(Dataset items)
----

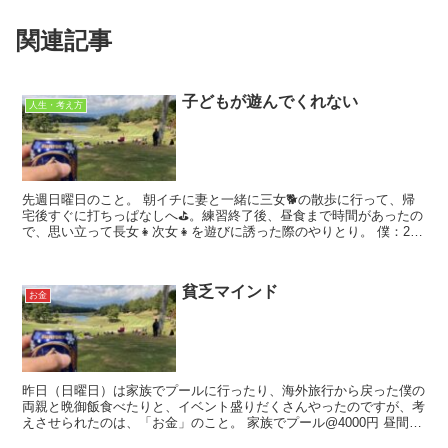
関連記事
子どもが遊んでくれない
人生・考え方
先週日曜日のこと。 朝イチに妻と一緒に三女🐕の散歩に行って、帰
宅後すぐに打ちっぱなしへ⛳️。練習終了後、昼食まで時間があったの
で、思い立って長女👧次女👧を遊びに誘った際のやりとり。 僕：2人
とも、お父さんとなんかして遊ぼうや。...
貧乏マインド
お金
昨日（日曜日）は家族でプールに行ったり、海外旅行から戻った僕の
両親と晩御飯食べたりと、イベント盛りだくさんやったのですが、考
えさせられたのは、「お金」のこと。 家族でプール@4000円 昼間は
家族で、毎年お世話になっている公営...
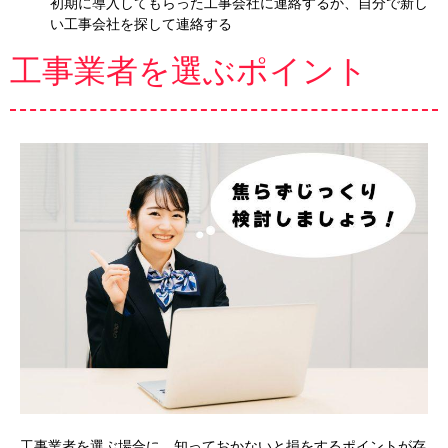
初期に導入してもらった工事会社に連絡するか、自分で新し
い工事会社を探して連絡する
工事業者を選ぶポイント
工事業者を選ぶ場合に、知っておかないと損をするポイントが存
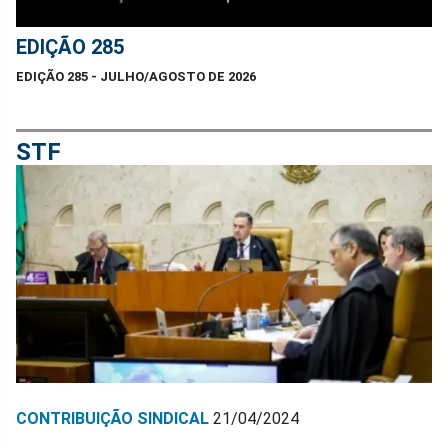
EDIÇÃO 285
EDIÇÃO 285 - JULHO/AGOSTO DE 2026
STF
CONTRIBUIÇÃO SINDICAL
21/04/2024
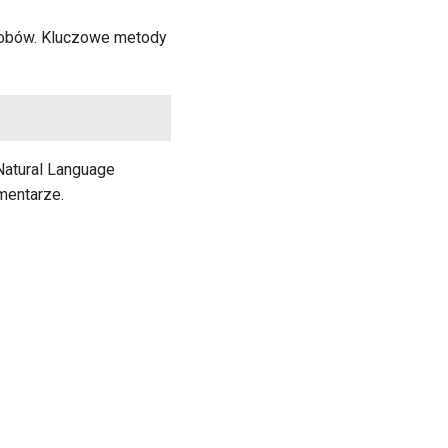
asobów. Kluczowe metody
Natural Language
mentarze.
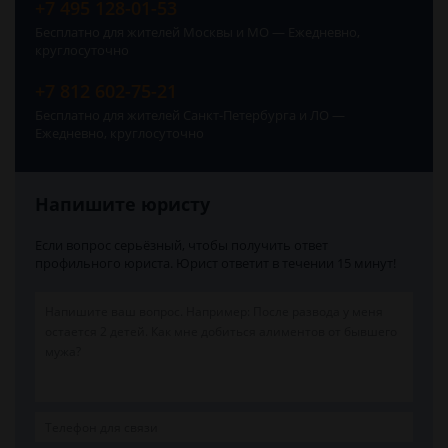
+7 495 128-01-53
Бесплатно для жителей Москвы и МО — Ежедневно,
круглосуточно
+7 812 602-75-21
Бесплатно для жителей Санкт-Петербурга и ЛО —
Ежедневно, круглосуточно
Напишите юристу
Если вопрос серьёзный, чтобы получить ответ
профильного юриста. Юрист ответит в течении 15 минут!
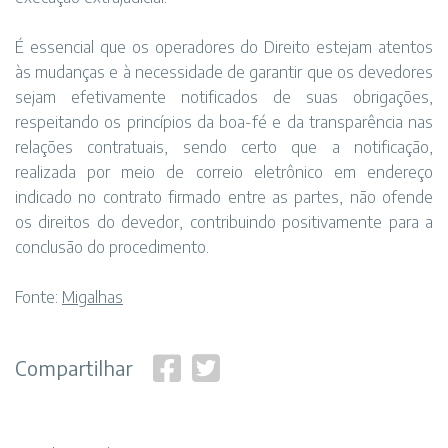
É essencial que os operadores do Direito estejam atentos
às mudanças e à necessidade de garantir que os devedores
sejam efetivamente notificados de suas obrigações,
respeitando os princípios da boa-fé e da transparência nas
relações contratuais, sendo certo que a notificação,
realizada por meio de correio eletrônico em endereço
indicado no contrato firmado entre as partes, não ofende
os direitos do devedor, contribuindo positivamente para a
conclusão do procedimento.
Fonte:
Migalhas
Compartilhar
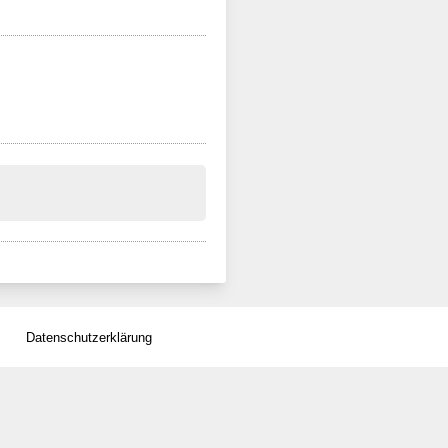
Datenschutzerklärung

----

- _WHAT THE EXERCISE ASKS_: What is needed here is an exact copy of the lines from the line containing "relações contratuais, sendo" through the end of the records, with every picture left out.

- _WRITTEN REPLY_:
relações contratuais, sendo certo que a notificação,
realizada por meio de correio eletrônico em endereço
indicado no contrato firmado entre as partes, não ofende
os direitos do devedor, contribuindo positivamente para a
conclusão do procedimento.
Fonte:
Migalhas
Compartilhar
Datenschutzerklärung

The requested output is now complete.